Saint Silvan was a Christian martyr and a saint who lived in the fourth century. Not much is known about this Saint other than he was martyred between 300 A.D - 350 A.D. and his apparently incorrupt body is still on display 17 centuries after his death.  It appears that Silvan was very young when he was martyred, showing his devoutness to Christianity from a young age. In his tomb, an embroidered cross on the front of his garment indicating that he may have been a priest or some other cleric possibly indicating that he was a fairly high ranking in his time. 
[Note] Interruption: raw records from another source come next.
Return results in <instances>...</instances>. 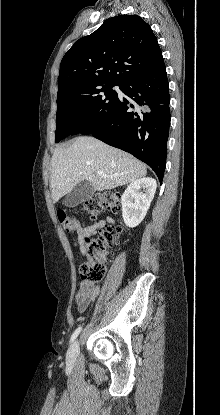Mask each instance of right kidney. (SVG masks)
<instances>
[{"label": "right kidney", "mask_w": 220, "mask_h": 415, "mask_svg": "<svg viewBox=\"0 0 220 415\" xmlns=\"http://www.w3.org/2000/svg\"><path fill=\"white\" fill-rule=\"evenodd\" d=\"M156 188L157 183L153 178L137 179L127 186L121 197L122 217L127 227L134 228L144 219Z\"/></svg>", "instance_id": "right-kidney-1"}]
</instances>
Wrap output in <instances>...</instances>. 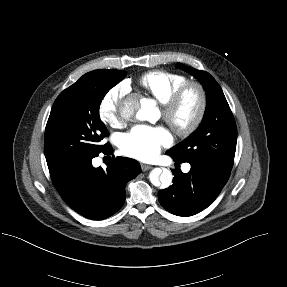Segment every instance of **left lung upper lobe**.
I'll list each match as a JSON object with an SVG mask.
<instances>
[{
	"label": "left lung upper lobe",
	"mask_w": 287,
	"mask_h": 287,
	"mask_svg": "<svg viewBox=\"0 0 287 287\" xmlns=\"http://www.w3.org/2000/svg\"><path fill=\"white\" fill-rule=\"evenodd\" d=\"M203 85L207 106L204 118L195 132L166 152L184 162L199 159L231 171L235 156L237 129L234 117L220 85L205 71L178 63Z\"/></svg>",
	"instance_id": "5c2ea615"
}]
</instances>
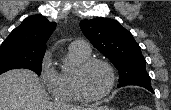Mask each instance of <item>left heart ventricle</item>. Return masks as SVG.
I'll list each match as a JSON object with an SVG mask.
<instances>
[{"mask_svg":"<svg viewBox=\"0 0 171 110\" xmlns=\"http://www.w3.org/2000/svg\"><path fill=\"white\" fill-rule=\"evenodd\" d=\"M110 76L108 70L101 64L92 65L83 75L82 84L85 91L92 95H99L109 85Z\"/></svg>","mask_w":171,"mask_h":110,"instance_id":"left-heart-ventricle-1","label":"left heart ventricle"}]
</instances>
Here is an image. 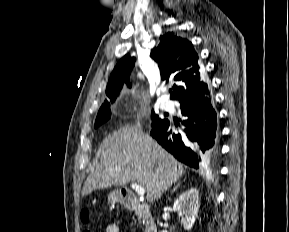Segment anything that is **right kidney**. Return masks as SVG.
I'll list each match as a JSON object with an SVG mask.
<instances>
[{
  "label": "right kidney",
  "mask_w": 289,
  "mask_h": 232,
  "mask_svg": "<svg viewBox=\"0 0 289 232\" xmlns=\"http://www.w3.org/2000/svg\"><path fill=\"white\" fill-rule=\"evenodd\" d=\"M173 209L178 212L185 230H191L199 209V191L191 188L181 193L175 200ZM161 232H167L163 230Z\"/></svg>",
  "instance_id": "1"
}]
</instances>
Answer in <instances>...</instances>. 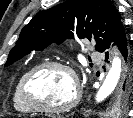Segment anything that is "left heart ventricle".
I'll list each match as a JSON object with an SVG mask.
<instances>
[{"mask_svg": "<svg viewBox=\"0 0 133 118\" xmlns=\"http://www.w3.org/2000/svg\"><path fill=\"white\" fill-rule=\"evenodd\" d=\"M75 88L70 74L61 69H49L39 74L33 81L32 94L36 101L49 107L69 103Z\"/></svg>", "mask_w": 133, "mask_h": 118, "instance_id": "obj_1", "label": "left heart ventricle"}]
</instances>
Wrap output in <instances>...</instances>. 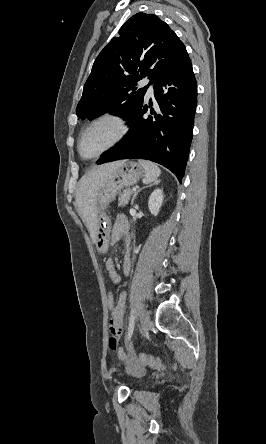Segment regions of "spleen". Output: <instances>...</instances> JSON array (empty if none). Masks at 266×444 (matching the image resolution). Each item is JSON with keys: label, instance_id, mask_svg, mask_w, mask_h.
Returning a JSON list of instances; mask_svg holds the SVG:
<instances>
[{"label": "spleen", "instance_id": "obj_1", "mask_svg": "<svg viewBox=\"0 0 266 444\" xmlns=\"http://www.w3.org/2000/svg\"><path fill=\"white\" fill-rule=\"evenodd\" d=\"M139 164L143 167L145 171V176L143 179L145 183L156 181L158 176L161 174L160 168L153 162L147 160H139Z\"/></svg>", "mask_w": 266, "mask_h": 444}]
</instances>
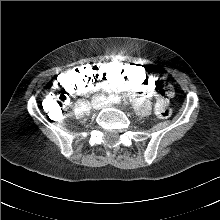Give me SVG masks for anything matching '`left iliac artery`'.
<instances>
[{"mask_svg":"<svg viewBox=\"0 0 220 220\" xmlns=\"http://www.w3.org/2000/svg\"><path fill=\"white\" fill-rule=\"evenodd\" d=\"M112 103H120L121 102V99L118 95L114 96L112 95V98H111V101Z\"/></svg>","mask_w":220,"mask_h":220,"instance_id":"obj_1","label":"left iliac artery"}]
</instances>
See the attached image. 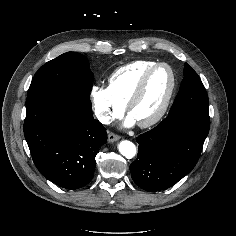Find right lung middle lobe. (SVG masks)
Segmentation results:
<instances>
[{"label": "right lung middle lobe", "instance_id": "right-lung-middle-lobe-1", "mask_svg": "<svg viewBox=\"0 0 236 236\" xmlns=\"http://www.w3.org/2000/svg\"><path fill=\"white\" fill-rule=\"evenodd\" d=\"M93 74L87 58L67 52L44 64L35 74L27 95L50 91L89 97Z\"/></svg>", "mask_w": 236, "mask_h": 236}]
</instances>
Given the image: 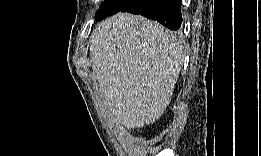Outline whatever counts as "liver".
I'll return each mask as SVG.
<instances>
[{
    "mask_svg": "<svg viewBox=\"0 0 261 156\" xmlns=\"http://www.w3.org/2000/svg\"><path fill=\"white\" fill-rule=\"evenodd\" d=\"M90 56L105 108L134 129L153 124L166 111L185 54L158 22L117 13L93 29Z\"/></svg>",
    "mask_w": 261,
    "mask_h": 156,
    "instance_id": "obj_1",
    "label": "liver"
}]
</instances>
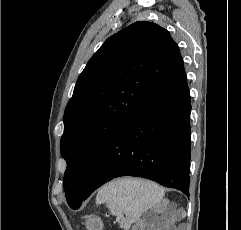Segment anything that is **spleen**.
<instances>
[{"instance_id": "obj_1", "label": "spleen", "mask_w": 241, "mask_h": 230, "mask_svg": "<svg viewBox=\"0 0 241 230\" xmlns=\"http://www.w3.org/2000/svg\"><path fill=\"white\" fill-rule=\"evenodd\" d=\"M163 197V188L154 182L122 178L104 185L97 193L96 203L106 204L112 215L119 216L124 213L130 225Z\"/></svg>"}]
</instances>
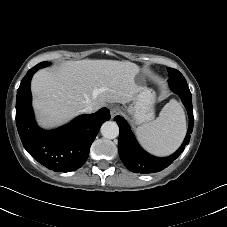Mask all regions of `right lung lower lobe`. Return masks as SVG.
Returning <instances> with one entry per match:
<instances>
[{
	"mask_svg": "<svg viewBox=\"0 0 227 227\" xmlns=\"http://www.w3.org/2000/svg\"><path fill=\"white\" fill-rule=\"evenodd\" d=\"M40 68L33 67L22 79L17 90L16 125L22 144L40 164L56 172H70L80 168L101 125L110 119V112L102 108L94 114L77 117L65 126L46 131L35 122L30 82Z\"/></svg>",
	"mask_w": 227,
	"mask_h": 227,
	"instance_id": "1",
	"label": "right lung lower lobe"
}]
</instances>
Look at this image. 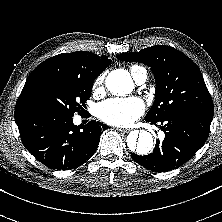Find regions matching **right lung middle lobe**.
Here are the masks:
<instances>
[{"instance_id": "obj_1", "label": "right lung middle lobe", "mask_w": 222, "mask_h": 222, "mask_svg": "<svg viewBox=\"0 0 222 222\" xmlns=\"http://www.w3.org/2000/svg\"><path fill=\"white\" fill-rule=\"evenodd\" d=\"M94 80L78 77H54L47 79L26 94L25 108L46 109L73 117L84 111L85 102L90 98Z\"/></svg>"}]
</instances>
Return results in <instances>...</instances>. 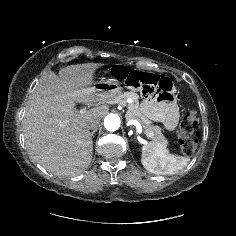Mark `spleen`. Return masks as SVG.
I'll use <instances>...</instances> for the list:
<instances>
[{
  "mask_svg": "<svg viewBox=\"0 0 236 236\" xmlns=\"http://www.w3.org/2000/svg\"><path fill=\"white\" fill-rule=\"evenodd\" d=\"M143 167L157 175H173L182 170L190 161L189 157L170 154L160 144L150 143L141 149Z\"/></svg>",
  "mask_w": 236,
  "mask_h": 236,
  "instance_id": "3e777b00",
  "label": "spleen"
}]
</instances>
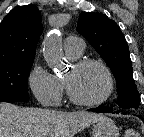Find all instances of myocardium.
Listing matches in <instances>:
<instances>
[{
    "instance_id": "1",
    "label": "myocardium",
    "mask_w": 144,
    "mask_h": 137,
    "mask_svg": "<svg viewBox=\"0 0 144 137\" xmlns=\"http://www.w3.org/2000/svg\"><path fill=\"white\" fill-rule=\"evenodd\" d=\"M88 65H95L97 67H99L105 74L106 78H107V90L104 93V95L94 101H83L80 100L78 98L75 97L70 84L68 82V80L66 78L63 79V84L68 96V99L70 100L71 103L80 106V107H96L99 106L103 103H105L112 95L113 91H114V77L113 74L110 70V68L101 60L98 59H94V58H84V59H80L74 62L73 66L75 69H81L85 66Z\"/></svg>"
}]
</instances>
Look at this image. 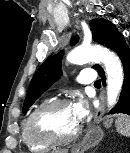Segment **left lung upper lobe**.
<instances>
[{
	"instance_id": "1",
	"label": "left lung upper lobe",
	"mask_w": 130,
	"mask_h": 153,
	"mask_svg": "<svg viewBox=\"0 0 130 153\" xmlns=\"http://www.w3.org/2000/svg\"><path fill=\"white\" fill-rule=\"evenodd\" d=\"M89 25L92 30L93 41L106 45L107 41L118 32L115 26L108 20L105 19H93ZM79 40L78 36H74L71 40V45H75ZM63 52L48 58L38 68L35 75L33 76L27 96L23 105V113H25L31 105L40 97V95L48 89L55 81L61 76V58ZM93 68L98 70L99 65H94Z\"/></svg>"
}]
</instances>
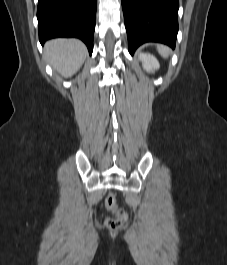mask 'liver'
Masks as SVG:
<instances>
[{
    "instance_id": "liver-1",
    "label": "liver",
    "mask_w": 227,
    "mask_h": 265,
    "mask_svg": "<svg viewBox=\"0 0 227 265\" xmlns=\"http://www.w3.org/2000/svg\"><path fill=\"white\" fill-rule=\"evenodd\" d=\"M44 53L53 67L63 77H72L82 66L87 48L78 39H53L46 43Z\"/></svg>"
}]
</instances>
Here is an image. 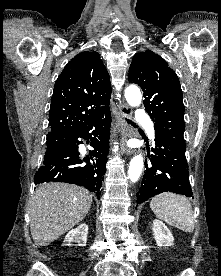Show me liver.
Here are the masks:
<instances>
[{
	"label": "liver",
	"mask_w": 221,
	"mask_h": 276,
	"mask_svg": "<svg viewBox=\"0 0 221 276\" xmlns=\"http://www.w3.org/2000/svg\"><path fill=\"white\" fill-rule=\"evenodd\" d=\"M92 194L67 183H48L36 189L29 205L30 230L37 245L46 246L76 226L88 213Z\"/></svg>",
	"instance_id": "liver-1"
}]
</instances>
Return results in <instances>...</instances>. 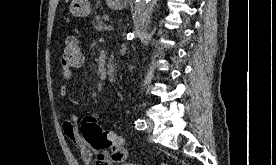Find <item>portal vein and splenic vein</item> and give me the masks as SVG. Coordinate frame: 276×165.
<instances>
[{
  "label": "portal vein and splenic vein",
  "mask_w": 276,
  "mask_h": 165,
  "mask_svg": "<svg viewBox=\"0 0 276 165\" xmlns=\"http://www.w3.org/2000/svg\"><path fill=\"white\" fill-rule=\"evenodd\" d=\"M105 30L111 31V30H113V26L112 25L105 26Z\"/></svg>",
  "instance_id": "18ae733b"
}]
</instances>
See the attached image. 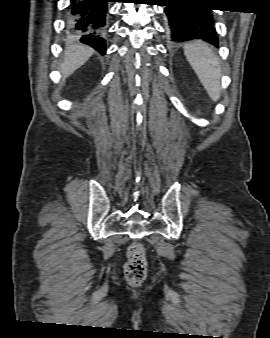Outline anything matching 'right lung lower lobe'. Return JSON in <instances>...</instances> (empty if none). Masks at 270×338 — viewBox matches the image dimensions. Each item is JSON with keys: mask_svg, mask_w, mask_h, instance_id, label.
<instances>
[{"mask_svg": "<svg viewBox=\"0 0 270 338\" xmlns=\"http://www.w3.org/2000/svg\"><path fill=\"white\" fill-rule=\"evenodd\" d=\"M114 0H71L67 35L105 54L107 4Z\"/></svg>", "mask_w": 270, "mask_h": 338, "instance_id": "98d812e1", "label": "right lung lower lobe"}]
</instances>
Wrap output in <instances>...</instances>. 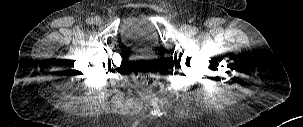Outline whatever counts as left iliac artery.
Returning <instances> with one entry per match:
<instances>
[{"mask_svg": "<svg viewBox=\"0 0 303 127\" xmlns=\"http://www.w3.org/2000/svg\"><path fill=\"white\" fill-rule=\"evenodd\" d=\"M192 33H193V34H197V33H198V29H197L196 27H193Z\"/></svg>", "mask_w": 303, "mask_h": 127, "instance_id": "obj_1", "label": "left iliac artery"}]
</instances>
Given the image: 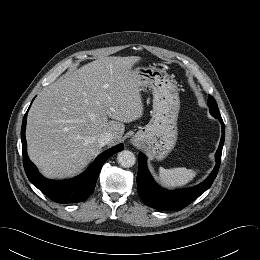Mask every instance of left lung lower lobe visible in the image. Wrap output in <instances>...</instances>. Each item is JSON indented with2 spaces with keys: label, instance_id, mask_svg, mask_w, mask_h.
<instances>
[{
  "label": "left lung lower lobe",
  "instance_id": "1",
  "mask_svg": "<svg viewBox=\"0 0 260 260\" xmlns=\"http://www.w3.org/2000/svg\"><path fill=\"white\" fill-rule=\"evenodd\" d=\"M218 119L222 125V136L219 148L215 155L216 166L214 167L210 176L195 187L174 191H168L159 187L156 185L147 169L146 157L142 154H139V170L137 175L138 193L146 205L162 211H179L192 203L212 185L219 170L222 148L225 139L224 122L221 117Z\"/></svg>",
  "mask_w": 260,
  "mask_h": 260
}]
</instances>
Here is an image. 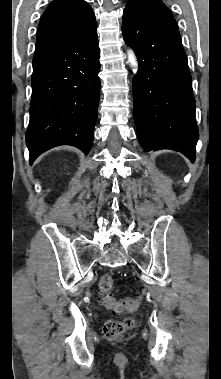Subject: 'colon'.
<instances>
[{
	"label": "colon",
	"mask_w": 221,
	"mask_h": 379,
	"mask_svg": "<svg viewBox=\"0 0 221 379\" xmlns=\"http://www.w3.org/2000/svg\"><path fill=\"white\" fill-rule=\"evenodd\" d=\"M113 286V277L111 274H104L99 281L100 301L102 305L111 314L127 313L128 316L121 320H109L103 326V333L107 338L114 339L123 336L127 331L133 328L135 319L130 315L138 304V298L128 297L116 299L110 291Z\"/></svg>",
	"instance_id": "1"
}]
</instances>
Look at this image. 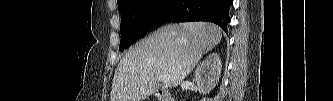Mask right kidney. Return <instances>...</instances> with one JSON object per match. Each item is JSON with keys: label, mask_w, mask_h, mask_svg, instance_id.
Returning a JSON list of instances; mask_svg holds the SVG:
<instances>
[{"label": "right kidney", "mask_w": 333, "mask_h": 101, "mask_svg": "<svg viewBox=\"0 0 333 101\" xmlns=\"http://www.w3.org/2000/svg\"><path fill=\"white\" fill-rule=\"evenodd\" d=\"M221 60L218 53L209 54L195 70V80L201 93H209L218 83L221 74Z\"/></svg>", "instance_id": "1"}]
</instances>
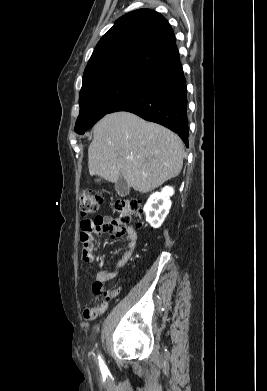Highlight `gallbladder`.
<instances>
[{"instance_id": "gallbladder-1", "label": "gallbladder", "mask_w": 267, "mask_h": 391, "mask_svg": "<svg viewBox=\"0 0 267 391\" xmlns=\"http://www.w3.org/2000/svg\"><path fill=\"white\" fill-rule=\"evenodd\" d=\"M116 192L119 196L125 197L129 194V186L123 176H120L115 184Z\"/></svg>"}]
</instances>
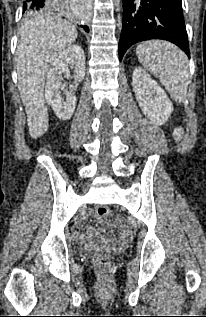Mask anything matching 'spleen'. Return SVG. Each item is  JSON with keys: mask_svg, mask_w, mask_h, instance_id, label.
I'll list each match as a JSON object with an SVG mask.
<instances>
[{"mask_svg": "<svg viewBox=\"0 0 206 317\" xmlns=\"http://www.w3.org/2000/svg\"><path fill=\"white\" fill-rule=\"evenodd\" d=\"M136 54L142 65L159 78L172 99L181 103L189 82L188 59L175 45L165 41H146Z\"/></svg>", "mask_w": 206, "mask_h": 317, "instance_id": "1", "label": "spleen"}]
</instances>
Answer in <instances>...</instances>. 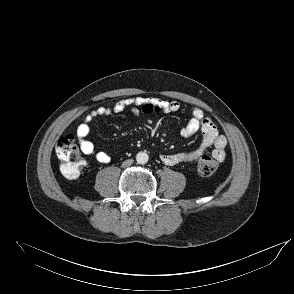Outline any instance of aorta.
Listing matches in <instances>:
<instances>
[{"label":"aorta","instance_id":"1","mask_svg":"<svg viewBox=\"0 0 294 294\" xmlns=\"http://www.w3.org/2000/svg\"><path fill=\"white\" fill-rule=\"evenodd\" d=\"M149 156L146 152H139L136 155V161L139 164H146L148 162Z\"/></svg>","mask_w":294,"mask_h":294}]
</instances>
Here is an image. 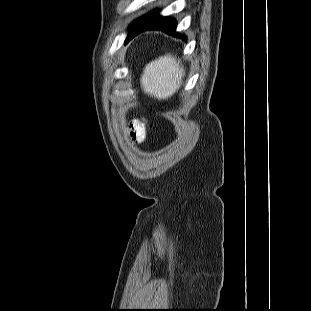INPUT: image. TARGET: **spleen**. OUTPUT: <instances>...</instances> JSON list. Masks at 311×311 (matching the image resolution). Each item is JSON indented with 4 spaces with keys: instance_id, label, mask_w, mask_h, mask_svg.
<instances>
[{
    "instance_id": "1",
    "label": "spleen",
    "mask_w": 311,
    "mask_h": 311,
    "mask_svg": "<svg viewBox=\"0 0 311 311\" xmlns=\"http://www.w3.org/2000/svg\"><path fill=\"white\" fill-rule=\"evenodd\" d=\"M185 71L180 61L172 55H165L150 62L141 76L143 91L157 99H167L179 89Z\"/></svg>"
}]
</instances>
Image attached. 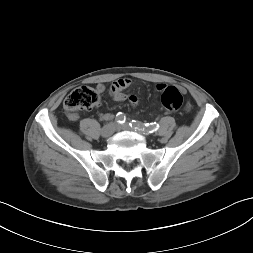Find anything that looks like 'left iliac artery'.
Wrapping results in <instances>:
<instances>
[{"label": "left iliac artery", "mask_w": 253, "mask_h": 253, "mask_svg": "<svg viewBox=\"0 0 253 253\" xmlns=\"http://www.w3.org/2000/svg\"><path fill=\"white\" fill-rule=\"evenodd\" d=\"M129 125L134 128H140L141 130L147 132V133H153L156 132L159 129V124L156 122L154 123H145L142 124L139 121L132 120Z\"/></svg>", "instance_id": "44dca946"}]
</instances>
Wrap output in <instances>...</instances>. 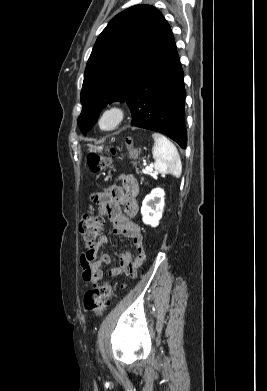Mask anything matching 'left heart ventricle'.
Listing matches in <instances>:
<instances>
[{"mask_svg":"<svg viewBox=\"0 0 267 391\" xmlns=\"http://www.w3.org/2000/svg\"><path fill=\"white\" fill-rule=\"evenodd\" d=\"M115 116L113 114H108L103 118L102 126L104 128H110L115 123Z\"/></svg>","mask_w":267,"mask_h":391,"instance_id":"obj_1","label":"left heart ventricle"}]
</instances>
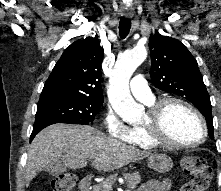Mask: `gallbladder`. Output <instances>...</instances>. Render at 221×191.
<instances>
[{
  "mask_svg": "<svg viewBox=\"0 0 221 191\" xmlns=\"http://www.w3.org/2000/svg\"><path fill=\"white\" fill-rule=\"evenodd\" d=\"M44 170L51 175H57L66 171V166L63 162H49L45 167Z\"/></svg>",
  "mask_w": 221,
  "mask_h": 191,
  "instance_id": "bac80fb5",
  "label": "gallbladder"
}]
</instances>
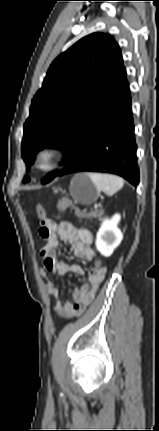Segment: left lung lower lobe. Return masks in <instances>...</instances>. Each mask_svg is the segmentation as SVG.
Segmentation results:
<instances>
[{
  "label": "left lung lower lobe",
  "mask_w": 159,
  "mask_h": 431,
  "mask_svg": "<svg viewBox=\"0 0 159 431\" xmlns=\"http://www.w3.org/2000/svg\"><path fill=\"white\" fill-rule=\"evenodd\" d=\"M137 145L127 80L79 132L65 168L57 173L94 171L122 176L139 184Z\"/></svg>",
  "instance_id": "1"
}]
</instances>
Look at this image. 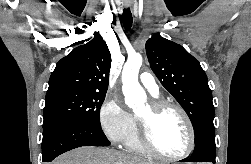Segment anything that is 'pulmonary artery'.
Wrapping results in <instances>:
<instances>
[{"instance_id":"obj_1","label":"pulmonary artery","mask_w":251,"mask_h":164,"mask_svg":"<svg viewBox=\"0 0 251 164\" xmlns=\"http://www.w3.org/2000/svg\"><path fill=\"white\" fill-rule=\"evenodd\" d=\"M140 82L144 86V88L153 96L158 97L159 95V88L158 85L154 79V77L148 73L143 72L140 75Z\"/></svg>"}]
</instances>
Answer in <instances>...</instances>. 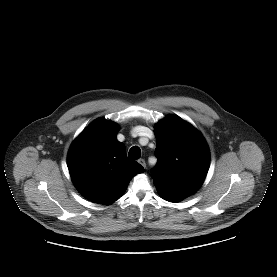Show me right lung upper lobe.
I'll list each match as a JSON object with an SVG mask.
<instances>
[{
	"mask_svg": "<svg viewBox=\"0 0 277 277\" xmlns=\"http://www.w3.org/2000/svg\"><path fill=\"white\" fill-rule=\"evenodd\" d=\"M116 123L98 118L72 143L67 163L77 190L87 199L111 204L125 192L129 181L144 168L127 158L116 139Z\"/></svg>",
	"mask_w": 277,
	"mask_h": 277,
	"instance_id": "right-lung-upper-lobe-1",
	"label": "right lung upper lobe"
}]
</instances>
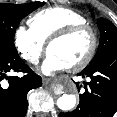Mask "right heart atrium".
Segmentation results:
<instances>
[{
	"label": "right heart atrium",
	"instance_id": "1",
	"mask_svg": "<svg viewBox=\"0 0 117 117\" xmlns=\"http://www.w3.org/2000/svg\"><path fill=\"white\" fill-rule=\"evenodd\" d=\"M13 41L19 55L30 64H37L45 51L44 42L22 25L16 28Z\"/></svg>",
	"mask_w": 117,
	"mask_h": 117
}]
</instances>
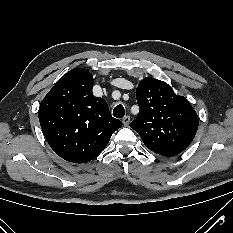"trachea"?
Wrapping results in <instances>:
<instances>
[{
    "mask_svg": "<svg viewBox=\"0 0 233 233\" xmlns=\"http://www.w3.org/2000/svg\"><path fill=\"white\" fill-rule=\"evenodd\" d=\"M125 115L124 107L120 104L113 109V116L116 118H123Z\"/></svg>",
    "mask_w": 233,
    "mask_h": 233,
    "instance_id": "trachea-1",
    "label": "trachea"
}]
</instances>
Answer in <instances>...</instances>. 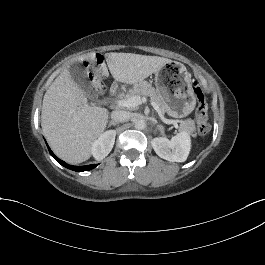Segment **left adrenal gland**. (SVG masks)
Returning a JSON list of instances; mask_svg holds the SVG:
<instances>
[{
	"label": "left adrenal gland",
	"instance_id": "1",
	"mask_svg": "<svg viewBox=\"0 0 265 265\" xmlns=\"http://www.w3.org/2000/svg\"><path fill=\"white\" fill-rule=\"evenodd\" d=\"M158 131H159L160 133H162V132H163V129H162L160 126H158Z\"/></svg>",
	"mask_w": 265,
	"mask_h": 265
}]
</instances>
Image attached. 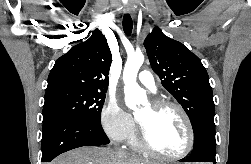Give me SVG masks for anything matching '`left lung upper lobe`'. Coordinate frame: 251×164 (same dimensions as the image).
Wrapping results in <instances>:
<instances>
[{
	"instance_id": "left-lung-upper-lobe-1",
	"label": "left lung upper lobe",
	"mask_w": 251,
	"mask_h": 164,
	"mask_svg": "<svg viewBox=\"0 0 251 164\" xmlns=\"http://www.w3.org/2000/svg\"><path fill=\"white\" fill-rule=\"evenodd\" d=\"M153 71L163 87L182 105L194 136L202 130L215 132L212 88L200 59L182 43L156 27L144 41Z\"/></svg>"
}]
</instances>
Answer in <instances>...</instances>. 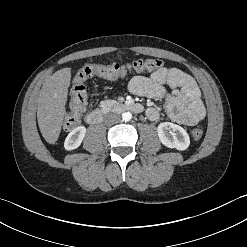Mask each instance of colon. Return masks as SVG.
I'll return each instance as SVG.
<instances>
[{"instance_id": "1", "label": "colon", "mask_w": 247, "mask_h": 247, "mask_svg": "<svg viewBox=\"0 0 247 247\" xmlns=\"http://www.w3.org/2000/svg\"><path fill=\"white\" fill-rule=\"evenodd\" d=\"M162 68V61L155 58L135 59L126 64H86L75 75L71 88L70 112L65 120V129L70 130L77 126L87 105V87L85 82L94 77L117 79L129 73L155 72ZM203 128L197 126L192 129L191 137L199 141L203 137Z\"/></svg>"}]
</instances>
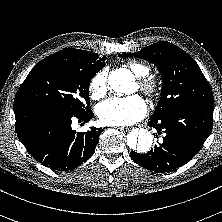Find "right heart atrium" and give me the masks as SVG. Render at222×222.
<instances>
[{"mask_svg": "<svg viewBox=\"0 0 222 222\" xmlns=\"http://www.w3.org/2000/svg\"><path fill=\"white\" fill-rule=\"evenodd\" d=\"M89 90L93 99L102 98L107 92V72H98L90 81Z\"/></svg>", "mask_w": 222, "mask_h": 222, "instance_id": "obj_1", "label": "right heart atrium"}]
</instances>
The incorrupt body of Saint Silvan is located in the Church of Saint Blaise in Dubrovnik, Croatia. A number of Silvans have been canonized as saints, and it is unclear which Saint Silvan is entombed at the Church of Saint Blaise. Most sources claim the Saint Silvan at Dubrovnik was martyred in the 4th century — a gruesome wound on his neck suggests the manner of his martyrdom — which may indicate he was Saint Silvanus, Bishop of Emesa, Phoenicia, martyred c. 311. Other Saint Silvans died in various ways (e.g., thrown off a cliff or of natural causes) or at an age suggesting they cannot be the Saint Silvan at Dubrovnik. Still others are believed to be buried elsewhere. His body is purported to be totally incorrupt and lies in the Church of St. Blaise at Dubrovnik, Croatia. On his neck the body has a big scar, which is believed to have caused his martyrdom.